Du-par’s Bringing Famous West Coast Brand East

 

Du-par’s, the Los Angeles-based 24-hour diner, is combining with Hamburger Hamlet (10400 Old Georgetown Rd.) to bring its fresh-cooked breakfast menu to Bethesda.

BethesdaNow.com sat down with Du-par’s owner W.W. “Biff” Naylor, the California restaurateur and former chairman of the National Restaurant Association, at the Georgetown Square spot where preparations are underway for a Saturday morning opening.

Naylor’s father Tiny Naylor moved to central California from Iowa in 1926 and started Tiny’s Waffle Shops. After World War II, he moved to Southern California and started Tiny Naylor’s and Biff’s, which grew into 40 locations in Los Angeles and Orange County.

Naylor started working for his father when he was 15, then later took over the company and sold it thinking he would retire from the business.

In 2004, he was persuaded to get back in the business by buying Du-par’s, known for its hot cakes and pies.

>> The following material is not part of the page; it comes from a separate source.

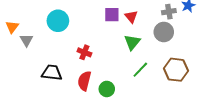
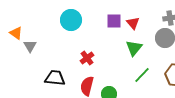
cyan circle: (58, 21) -> (71, 20), moved
orange triangle: (12, 27) -> (16, 33), turned -32
red cross: (84, 52) -> (87, 58), turned 32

“People say, ‘Oh, your food is so different.’ I say, ‘No, it’s the same way it was in the 1930′s and 40′s.’ We still make our own pies. We still make our own pastries, our own soups and stews and gravys and everything from scratch. It’s really old-style, old-fashioned.’ We don’t have much of a freezer, just ice cream and french fries,” Naylor said. “It is the most difficult restaurant there is to run because it’s breakfast, lunch and dinner 24 hours a day and we make everything fresh all day.

“So we know nobody wants to work that hard anymore. But we do,” Naylor said. “We like what we do and I tell the guys, ‘If it was easy, everyone would be doing it.’”

Esquire Magazine at one point rated Du-par’s pancakes the best in the country. The secret, Naylor says, is the flour, which comes exclusively from a west coast distributor.

The new Du-par’s Hamburger Hamlet won’t get its first full batch of hot cake flour until next week, so Naylor had the distributor air freight a couple of bags in for tomorrow’s opening.

The new menu retain much of Hamburger Hamlet’s old menu, just with Du-par’s breakfast selections added on. It’ll be the second 24-hour restaurant in Bethesda. Tastee Diner (7731 Woodmont Ave.) in Woodmont Triangle is the other and Naylor hopes to build the same sort of following.

“We’re west coast-based but we know the market,” said Naylor, who went to Penn State and spent some time in the D.C. area with his duties for the restaurant association. “I’m not worried about the occasional snow storm.”